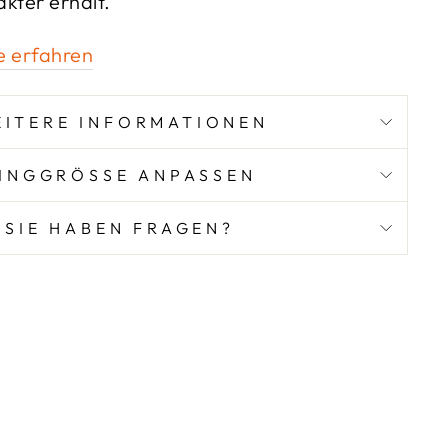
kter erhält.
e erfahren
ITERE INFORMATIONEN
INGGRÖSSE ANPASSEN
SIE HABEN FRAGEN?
———
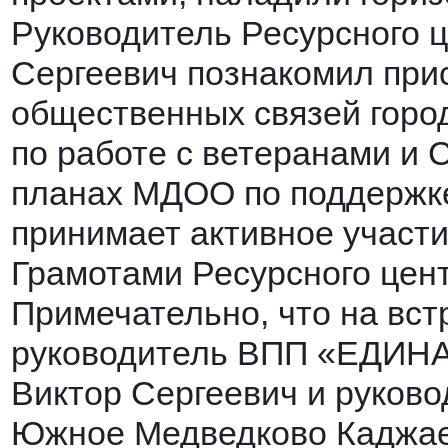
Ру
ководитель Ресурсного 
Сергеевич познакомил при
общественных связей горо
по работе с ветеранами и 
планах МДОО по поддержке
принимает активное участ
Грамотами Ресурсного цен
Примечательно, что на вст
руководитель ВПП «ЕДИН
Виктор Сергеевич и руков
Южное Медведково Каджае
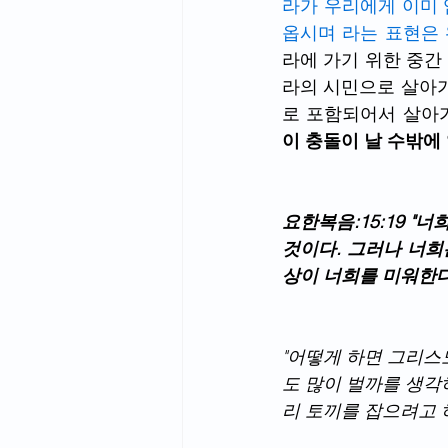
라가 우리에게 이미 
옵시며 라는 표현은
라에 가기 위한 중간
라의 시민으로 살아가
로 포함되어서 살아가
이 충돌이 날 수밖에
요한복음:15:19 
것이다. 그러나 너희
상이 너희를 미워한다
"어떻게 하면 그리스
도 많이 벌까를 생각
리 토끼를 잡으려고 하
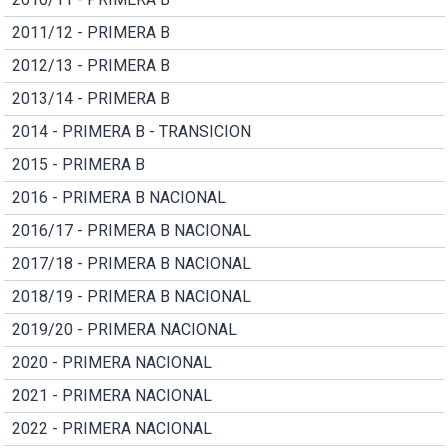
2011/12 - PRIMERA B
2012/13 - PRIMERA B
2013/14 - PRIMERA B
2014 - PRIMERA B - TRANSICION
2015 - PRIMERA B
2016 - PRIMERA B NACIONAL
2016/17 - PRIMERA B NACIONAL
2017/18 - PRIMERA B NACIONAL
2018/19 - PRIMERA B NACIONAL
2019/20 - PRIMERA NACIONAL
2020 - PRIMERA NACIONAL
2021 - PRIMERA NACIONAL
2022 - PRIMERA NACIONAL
———
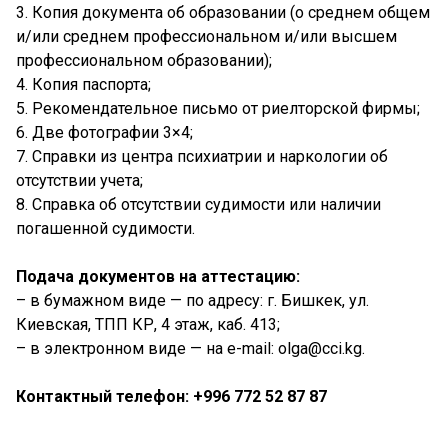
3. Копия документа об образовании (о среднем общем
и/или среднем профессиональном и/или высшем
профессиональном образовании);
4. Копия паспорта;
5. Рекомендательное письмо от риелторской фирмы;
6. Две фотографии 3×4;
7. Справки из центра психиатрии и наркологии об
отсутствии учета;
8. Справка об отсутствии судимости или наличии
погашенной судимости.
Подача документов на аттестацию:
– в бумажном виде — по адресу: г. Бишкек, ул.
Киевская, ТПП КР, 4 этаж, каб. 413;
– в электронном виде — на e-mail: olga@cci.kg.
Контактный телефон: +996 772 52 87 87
———
▶ **Task requirements**:
Exact duplication is required for the lines above, from the line that contains "2020 - PRIMERA NACIONAL" to the line that contains "2022 - PRIMERA NACIONAL", inclusive; omit all others.

▶ **Solution**:
2020 - PRIMERA NACIONAL
2021 - PRIMERA NACIONAL
2022 - PRIMERA NACIONAL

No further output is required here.